Jones was born on Jan. 30, 1928, in New York City’s Harlem neighborhood, where her parents had moved from Barbados. Her father was a Linotype operator, her mother a pianist. “Their lives were rigidly proscribed by housing segregation, job discrimination, and prejudice,” Jones wrote in her autobiography. Her parents ended up working as a porter and a domestic, respectively, giving up their dreams of running a printshop and, for her mother, a career as a concert pianist.

Jones started taking piano lessons early and sang in the choir at St. Luke’s Episcopal Church. When she joined a Girl Scout drum and bugle corps, she was told that “I was too skinny to blow a horn ... was given a pair of drumsticks, and I carried the drum, too.”

Elayne Jones
Elayne Jones plays the piano as Duke Ellington watches, 1945 | Courtesy of Elayne Jones

In 1942, Jones was accepted to the High School of Music & Art in New York — now known as the Fiorello H. LaGuardia High School of Music and the Arts. In a 2020 article for Allegro, the magazine of the New York City musicians’ union Local 802, Barbara Steinberg described the scene: “As students lined up to pick an instrument, Elayne stared at how many there were to choose from. The violin felt like a good fit, but her teacher didn’t even measure her. The strings teacher declared that she was ‘too skinny’ to play the violin and walked out of the room. But he came back with the brass and percussion teacher, who handed her a pair of drumsticks and said, ‘I recommend you study the drums. We all know Negroes have rhythm.’”

When she graduated from high school with awards, Jones became one of the students to receive a scholarship from Duke Ellington and be accepted to The Juilliard School.
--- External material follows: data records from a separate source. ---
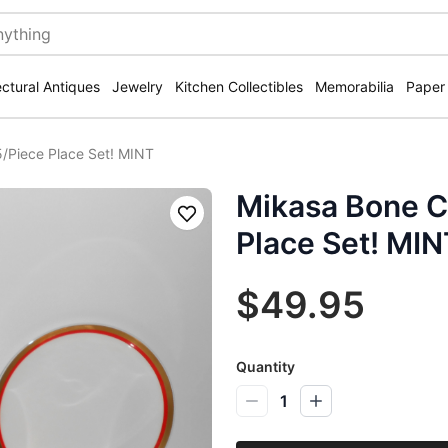
ectural Antiques
Jewelry
Kitchen Collectibles
Memorabilia
Paper
/Piece Place Set! MINT
Mikasa Bone C
Save
Place Set! MIN
$49.95
Quantity
1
There, she studied with New York Philharmonic timpanist Saul Goodman. “I think I was his first serious female student, and I believe he realized that I might have some of the same difficulties that he had as a short Jewish man because I was a skinny Black girl.”

Following graduation from Juilliard in 1949, Jones found work with the New York City Opera and New York City Ballet Orchestras. On tour with the companies, she was forced to sleep in separate hotels from the other musicians, stopped at stage doors as white colleagues walked through, and was told to perform hidden from view.

Beginning in 1958, she became a substitute player with the New York Philharmonic, the orchestra’s first Black musician.

Jones was a founding member of the integrated Symphony of the New World in 1965 and a force behind the drive to have orchestral auditions behind a screen to reduce bias — a practice adopted early by the SF Symphony. She played with Leopold Stokowski’s American Symphony Orchestra through 1972.

And then the chapter of her career in San Francisco, described in Wang’s article as “a city that looms large in her own life narrative. When she arrived in San Francisco, the local press heralded her position with the orchestra as evidence of the city’s progressiveness. But Jones soon encountered significant backlash, including a well-publicized tenure denial.

“She never visited the city before but quickly fell in love, enraptured by the scent of eucalyptus leaves in Golden Gate Park, the ease of mild winters, and the colorful architecture that seemed to exude optimism and promise. She believed San Francisco represented a place less entrenched in racism. She left New York fully expecting to remain with the SF Symphony until her retirement ... [but found once again] the accumulated costs of pursuing artistic excellence in the face of persistent racial and gender exclusions.”

Jones is survived by a daughter, Cheryl Stanley, with whom she lived in Walnut Creek; a son, Stephen Kaufman, a traveling musician and performance artist known as Thoth, currently residing in Mexico; another daughter, Harriet Kaufman Douglas, of Akosombo, Ghana; three grandchildren; and three great-grandchildren.